The output of systems should follow the usual Senseval-3 & SemEval-2007 WSI task format. The labels for learned senses can be arbitrary names, however the labels of each induced sense must be unique. For instance, assume that one participant system has induced 2 senses for the verb "absorb", i.e. absorb.cluster.1 and absorb.cluster.2. These are example outputs for two instances of the word absorb:

absorb.v absorb.v.1 absorb.cluster.1

absorb.v absorb.v.2 absorb.cluster.1/0.8 absorb.cluster.2/0.2

In the first line the system assigns sense absorb.cluster.1 to instance absorb.v.1 with weight 1 (default). In the second line the system assigns to instance absorb.v.2 i.) sense absorb.cluster.1 with weight equal to 0.8 and ii.)sense absorb.cluster.2 with weight equal to 0.2.

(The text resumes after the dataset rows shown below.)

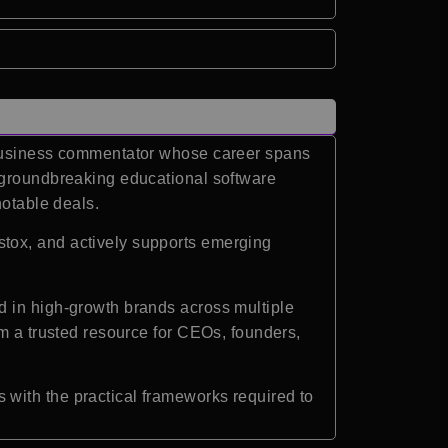
d business commentator whose career spans
a groundbreaking educational software
notable deals.
tox, and actively supports emerging
d in high-growth brands across multiple
im a trusted resource for CEOs, founders,
with the practical frameworks required to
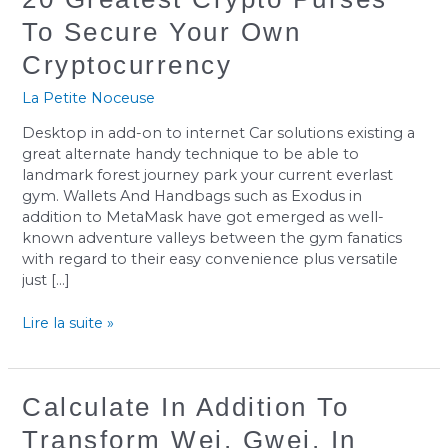
Greatest
To Secure Your Own
Crypto
Purses
Cryptocurrency
To
Secure
La Petite Noceuse
Your
Desktop in add-on to internet Car solutions existing a
Own
great alternate handy technique to be able to
Cryptocurrency
landmark forest journey park your current everlast
gym. Wallets And Handbags such as Exodus in
addition to MetaMask have got emerged as well-
known adventure valleys between the gym fanatics
with regard to their easy convenience plus versatile
just […]
Lire la suite »
Calculate
Calculate In Addition To
In
Transform Wei, Gwei, In
Addition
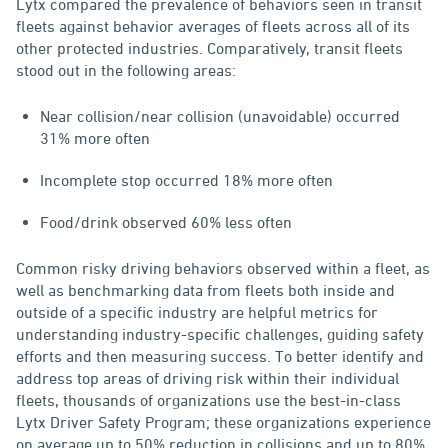
Lytx compared the prevalence of behaviors seen in transit
fleets against behavior averages of fleets across all of its
other protected industries. Comparatively, transit fleets
stood out in the following areas:
Near collision/near collision (unavoidable) occurred
31% more often
Incomplete stop occurred 18% more often
Food/drink observed 60% less often
Common risky driving behaviors observed within a fleet, as
well as benchmarking data from fleets both inside and
outside of a specific industry are helpful metrics for
understanding industry-specific challenges, guiding safety
efforts and then measuring success. To better identify and
address top areas of driving risk within their individual
fleets, thousands of organizations use the best-in-class
Lytx Driver Safety Program; these organizations experience
on average up to 50% reduction in collisions and up to 80%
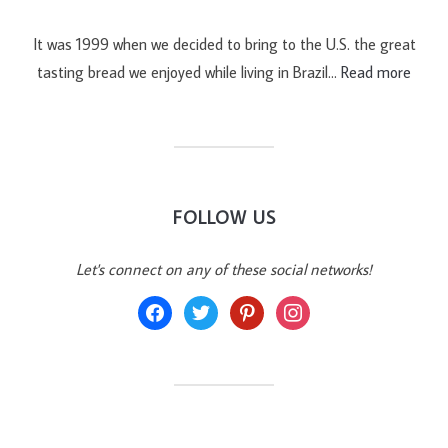
It was 1999 when we decided to bring to the U.S. the great
tasting bread we enjoyed while living in Brazil…
Read more
FOLLOW US
Let's connect on any of these social networks!
facebook
twitter
pinterest
instagram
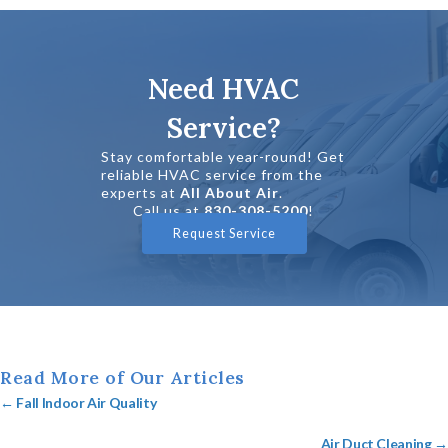
Need HVAC
Service?
Stay comfortable year-round! Get
reliable HVAC service from the
experts at
All About Air
.
Call us at
830-308-5200
!
Request Service
Read More of Our Articles
Posts
← Fall Indoor Air Quality
navigation
Air Duct Cleaning →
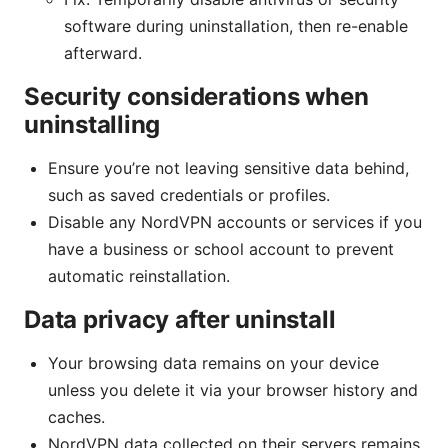
software during uninstallation, then re-enable
afterward.
Security considerations when
uninstalling
Ensure you’re not leaving sensitive data behind,
such as saved credentials or profiles.
Disable any NordVPN accounts or services if you
have a business or school account to prevent
automatic reinstallation.
Data privacy after uninstall
Your browsing data remains on your device
unless you delete it via your browser history and
caches.
NordVPN data collected on their servers remains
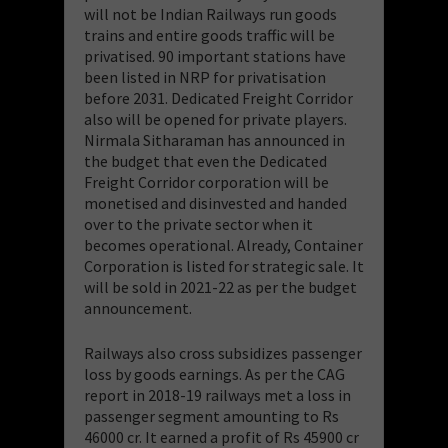
will not be Indian Railways run goods
trains and entire goods traffic will be
privatised. 90 important stations have
been listed in NRP for privatisation
before 2031. Dedicated Freight Corridor
also will be opened for private players.
Nirmala Sitharaman has announced in
the budget that even the Dedicated
Freight Corridor corporation will be
monetised and disinvested and handed
over to the private sector when it
becomes operational. Already, Container
Corporation is listed for strategic sale. It
will be sold in 2021-22 as per the budget
announcement.
Railways also cross subsidizes passenger
loss by goods earnings. As per the CAG
report in 2018-19 railways met a loss in
passenger segment amounting to Rs
46000 cr. It earned a profit of Rs 45900 cr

We recommend that participants return all induced senses per instance with associated weights, as this will enable a more objective supervised evaluation.

Evaluation Setting

The evaluation scheme consists of the following assessment methodologies:

  • Unsupervised Evaluation

    The induced senses are evaluated as clusters of examples, and compared to sets of examples, which have been tagged with gold standard (GS) senses. The evaluation metric used, V-measure (Rosenberg & Hirschberg, 2007), attempts to measure both coverage and homogeneity of a clustering solution, where a perfect homogeneity is achieved if all the clusters of a clustering solution contain only data points, which are elements of a single Gold Standard (GS) class. On the other hand, a perfect coverage is achieved if all the data points, which are members of a given class are also elements of the same cluster. Homogeneity and completeness can be treated in similar fashion to precision and recall, where increasing the former often results in decreasing the latter (Rosenberg & Hirschberg, 2007).

  • Supervised Evaluation

    The second evaluation setting, supervised evaluation, assesses WSI systems in a WSD task. Particularly, the training corpus is used to create matrix, mapping clusters to GS senses. The mapping matrix is then used to tag each instance in the testing corpus (which has also been tagged with an automatically induced cluster) with the most probable GS sense as defined by mapping matrix. The usual recall/precision measures for WSD are then used. This evaluation methodology was a part of the SemEval-2007 WSI task (Agirre & Soroa,2007).

    For more information, please refer to (Manandhar & Klapaftis, 2009)


    Andrew Rosenberg and Julia Hirschberg. V-Measure: A Conditional Entropy-Based External Cluster Evaluation Measure. Proceedings of the 2007 Joint Conference on Empirical Methods in Natural Language Processing and Computational Natural Language Learning (EMNLP-CoNLL) Prague, Czech Republic, (June 2007). ACL.

    Eneko Agirre and Aitor Soroa. Semeval-2007 task 02: Evaluating word sense induction and discrimination systems. In Proceedings of the Fourth International Workshop on Semantic Evaluations, pp. 7-12, Prague, Czech Republic, (June 2007). ACL.

    Suresh Manandhar & Ioannis P. Klapaftis , "SemEval-2010 Task 14: Evaluation Setting for Word Sense Induction & Disambiguation Systems" In NAACL-HLT 2009 Workshop on Semantic Evaluations: Recent Achievements and Future Directions. , Boulder, Colorado, USA (2009).